Below are the records; copy each line in which "that" occurs.

» Input material
########

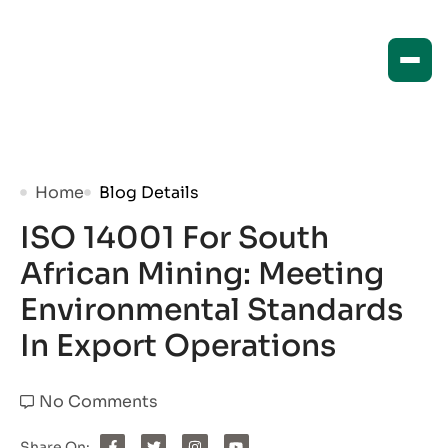
Home
Blog Details
ISO 14001 For South
African Mining: Meeting
Environmental Standards
In Export Operations
No Comments
Share On:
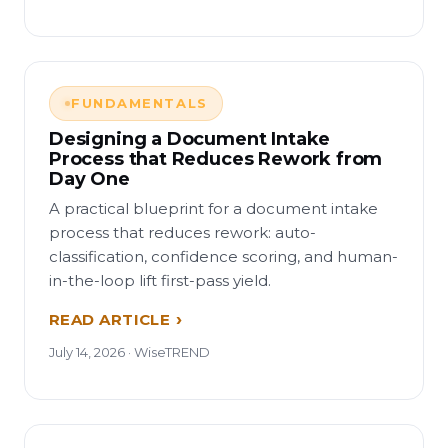
FUNDAMENTALS
Designing a Document Intake
Process that Reduces Rework from
Day One
A practical blueprint for a document intake
process that reduces rework: auto-
classification, confidence scoring, and human-
in-the-loop lift first-pass yield.
READ ARTICLE
July 14, 2026 · WiseTREND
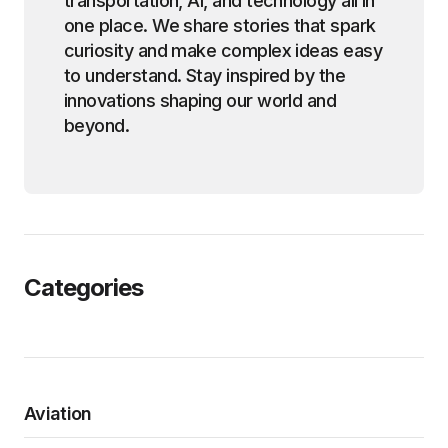
transportation, AI, and technology all in
one place. We share stories that spark
curiosity and make complex ideas easy
to understand. Stay inspired by the
innovations shaping our world and
beyond.
Categories
Aviation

########

» Expected output
Process that Reduces Rework from
process that reduces rework: auto-
one place. We share stories that spark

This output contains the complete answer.